Published online by Cambridge University Press:  02 July 2021

Annie Brandes-Aitken*
Department of Applied Psychology, New York University, New York, USA
Stephen Braren
Department of Applied Psychology, New York University, New York, USA
Sarah C. Vogel
Department of Applied Psychology, New York University, New York, USA
Rosemarie E. Perry
Department of Applied Psychology, New York University, New York, USA
Natalie H. Brito
Department of Applied Psychology, New York University, New York, USA
Clancy Blair
Department of Applied Psychology, New York University, New York, USA
Author for Correspondence: Annie Brandes-Aitken, New York University, 627 Broadway, New York, New York 10012; E-mail:


One pathway by which environments of socioeconomic risk are thought to affect cognitive development is through stress physiology.

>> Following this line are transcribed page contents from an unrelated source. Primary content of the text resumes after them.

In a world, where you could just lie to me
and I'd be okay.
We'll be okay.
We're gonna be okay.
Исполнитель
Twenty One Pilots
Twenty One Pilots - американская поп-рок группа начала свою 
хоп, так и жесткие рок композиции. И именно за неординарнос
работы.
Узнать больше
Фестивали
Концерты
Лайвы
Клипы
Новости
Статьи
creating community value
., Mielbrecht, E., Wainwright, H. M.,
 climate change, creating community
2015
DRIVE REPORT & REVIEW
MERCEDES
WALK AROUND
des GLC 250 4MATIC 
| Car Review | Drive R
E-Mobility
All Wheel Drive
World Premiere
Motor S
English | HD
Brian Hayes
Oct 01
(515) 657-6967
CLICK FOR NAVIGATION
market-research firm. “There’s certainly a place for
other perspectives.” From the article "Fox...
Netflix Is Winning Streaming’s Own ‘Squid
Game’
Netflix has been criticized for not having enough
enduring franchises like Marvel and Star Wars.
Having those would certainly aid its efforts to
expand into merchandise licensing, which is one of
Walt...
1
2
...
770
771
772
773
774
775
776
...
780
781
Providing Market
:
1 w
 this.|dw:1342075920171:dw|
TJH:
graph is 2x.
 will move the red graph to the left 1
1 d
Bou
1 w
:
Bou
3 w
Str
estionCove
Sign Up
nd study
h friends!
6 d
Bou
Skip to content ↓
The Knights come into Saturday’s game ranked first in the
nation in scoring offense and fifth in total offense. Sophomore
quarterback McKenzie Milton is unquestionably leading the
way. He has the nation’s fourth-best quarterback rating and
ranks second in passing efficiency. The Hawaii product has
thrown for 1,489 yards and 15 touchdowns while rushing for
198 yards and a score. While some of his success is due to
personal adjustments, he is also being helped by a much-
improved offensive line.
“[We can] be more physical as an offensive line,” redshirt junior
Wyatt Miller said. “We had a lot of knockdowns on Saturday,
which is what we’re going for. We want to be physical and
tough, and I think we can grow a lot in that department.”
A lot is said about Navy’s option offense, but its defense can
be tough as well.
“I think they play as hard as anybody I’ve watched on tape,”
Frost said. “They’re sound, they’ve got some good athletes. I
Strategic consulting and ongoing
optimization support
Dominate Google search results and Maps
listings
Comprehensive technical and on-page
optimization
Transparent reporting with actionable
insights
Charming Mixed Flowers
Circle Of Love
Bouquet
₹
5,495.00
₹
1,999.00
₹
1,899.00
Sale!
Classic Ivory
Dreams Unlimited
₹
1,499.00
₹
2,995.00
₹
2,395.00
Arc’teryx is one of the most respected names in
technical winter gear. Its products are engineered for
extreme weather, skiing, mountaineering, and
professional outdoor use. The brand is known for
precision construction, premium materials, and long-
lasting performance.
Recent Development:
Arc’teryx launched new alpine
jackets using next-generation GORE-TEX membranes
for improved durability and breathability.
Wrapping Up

The biological systems underpinning stress and attention undergo a sensitive period of development during infancy. Psychobiological theory emphasizes a dynamic pattern of context-dependent development, however, research has yet to examine how basal cortisol and attention dynamically covary across infancy in ecologically valid contexts. Thus, to address these gaps, we leveraged longitudinal, multilevel analytic methods to disentangle between- from within-person associations of hypothalamic–pituitary–adrenal (HPA) axis activity and executive attention behaviors across infancy. We use data from a large longitudinal sample (N = 1,292) of infants in predominantly low-income, nonurban communities at 7-, 15-, and 24-months of age. Using multilevel models, we investigated longitudinal associations of infant attention and basal cortisol levels and examined caregiving behaviors as moderators of this relationship. Results indicated a negative between- and within-person association between attention and cortisol across infancy and a within-person moderation by caregiver responsiveness. In other words, on the within-person level, higher levels of cortisol were concomitantly associated with lower infant attention across the first 2 years of life. However, variation in the caregiver's level of responsiveness either buffered or sensitized the executive attention system to the negative effects of physiological stress.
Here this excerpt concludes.